▶ **YOUR OBJECTIVE**
Only the lines that hold the word "which" are wanted from this listing.
=== RECORDED INFORMATION ===
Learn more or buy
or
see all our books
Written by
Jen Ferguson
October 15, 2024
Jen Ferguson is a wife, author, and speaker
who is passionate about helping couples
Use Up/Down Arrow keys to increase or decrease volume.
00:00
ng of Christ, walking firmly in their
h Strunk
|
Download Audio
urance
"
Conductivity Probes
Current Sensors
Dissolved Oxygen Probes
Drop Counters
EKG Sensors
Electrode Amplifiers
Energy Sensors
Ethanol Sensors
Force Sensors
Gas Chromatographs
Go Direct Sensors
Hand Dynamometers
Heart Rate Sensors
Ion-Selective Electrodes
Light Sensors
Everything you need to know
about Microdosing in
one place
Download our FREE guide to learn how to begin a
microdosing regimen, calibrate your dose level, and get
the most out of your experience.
===
=== RECORDED INFORMATION ===
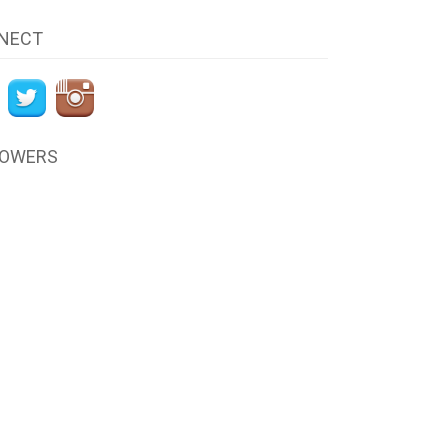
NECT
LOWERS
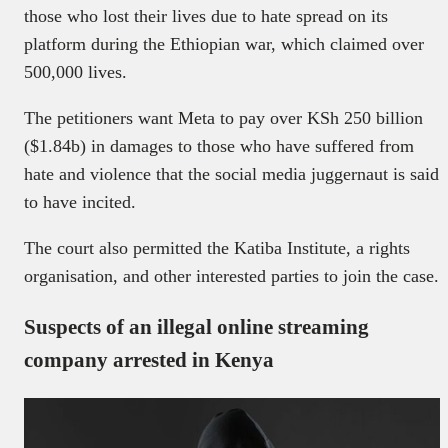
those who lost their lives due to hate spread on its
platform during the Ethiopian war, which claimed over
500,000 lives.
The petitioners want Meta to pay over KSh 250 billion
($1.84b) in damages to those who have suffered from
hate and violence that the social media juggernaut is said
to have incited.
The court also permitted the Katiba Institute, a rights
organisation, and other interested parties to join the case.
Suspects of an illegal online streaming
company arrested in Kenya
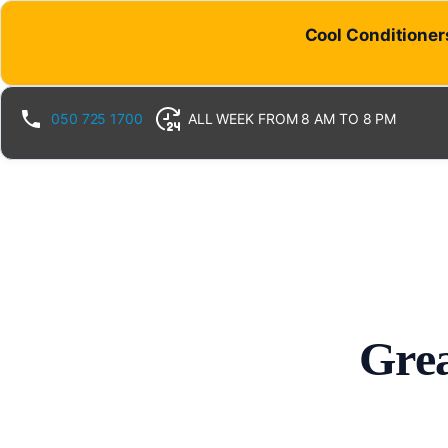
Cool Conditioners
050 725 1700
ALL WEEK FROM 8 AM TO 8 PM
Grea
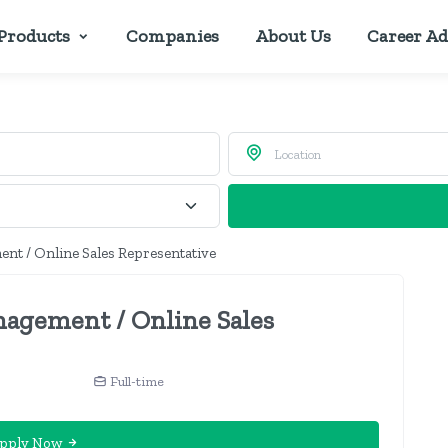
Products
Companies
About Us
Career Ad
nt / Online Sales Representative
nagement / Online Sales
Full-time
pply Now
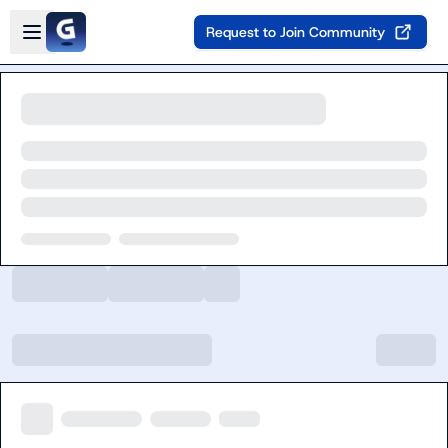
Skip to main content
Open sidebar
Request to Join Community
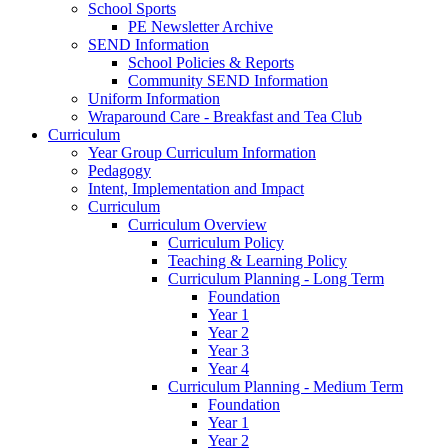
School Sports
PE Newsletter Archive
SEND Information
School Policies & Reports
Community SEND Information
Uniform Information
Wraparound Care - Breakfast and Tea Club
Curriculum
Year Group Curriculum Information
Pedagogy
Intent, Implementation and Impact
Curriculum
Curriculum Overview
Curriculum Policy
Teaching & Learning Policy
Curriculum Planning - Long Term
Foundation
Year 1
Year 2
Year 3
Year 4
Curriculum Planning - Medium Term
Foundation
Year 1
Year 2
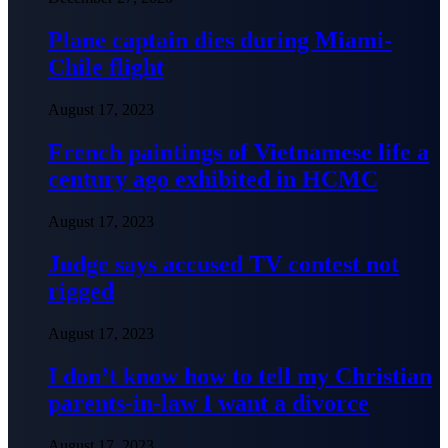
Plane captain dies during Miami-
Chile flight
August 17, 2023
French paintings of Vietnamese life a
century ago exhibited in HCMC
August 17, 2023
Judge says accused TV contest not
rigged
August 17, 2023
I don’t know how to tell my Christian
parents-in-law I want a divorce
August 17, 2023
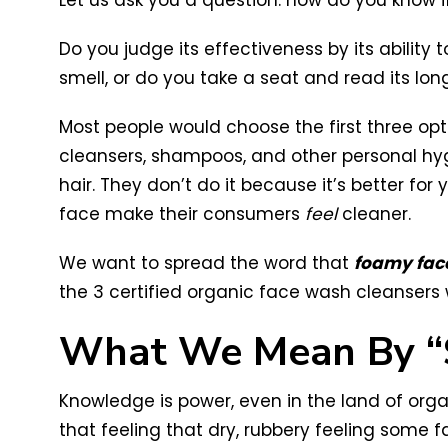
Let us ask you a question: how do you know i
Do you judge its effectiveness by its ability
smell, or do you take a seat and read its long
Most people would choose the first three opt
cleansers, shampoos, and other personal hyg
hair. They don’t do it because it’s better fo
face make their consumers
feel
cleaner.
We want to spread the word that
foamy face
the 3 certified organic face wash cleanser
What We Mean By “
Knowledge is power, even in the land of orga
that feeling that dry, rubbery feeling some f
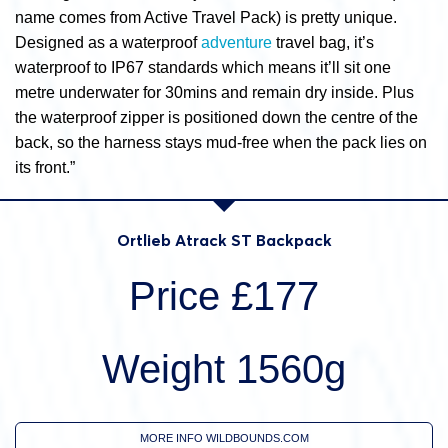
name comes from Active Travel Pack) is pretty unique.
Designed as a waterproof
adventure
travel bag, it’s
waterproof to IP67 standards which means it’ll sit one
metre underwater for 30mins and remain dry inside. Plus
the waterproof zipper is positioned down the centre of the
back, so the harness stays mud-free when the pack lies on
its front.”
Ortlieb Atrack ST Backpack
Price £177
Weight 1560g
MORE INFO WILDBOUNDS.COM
===
▶ **SOLVED EXERCISE**
platform during the Ethiopian war, which claimed over
waterproof to IP67 standards which means it’ll sit one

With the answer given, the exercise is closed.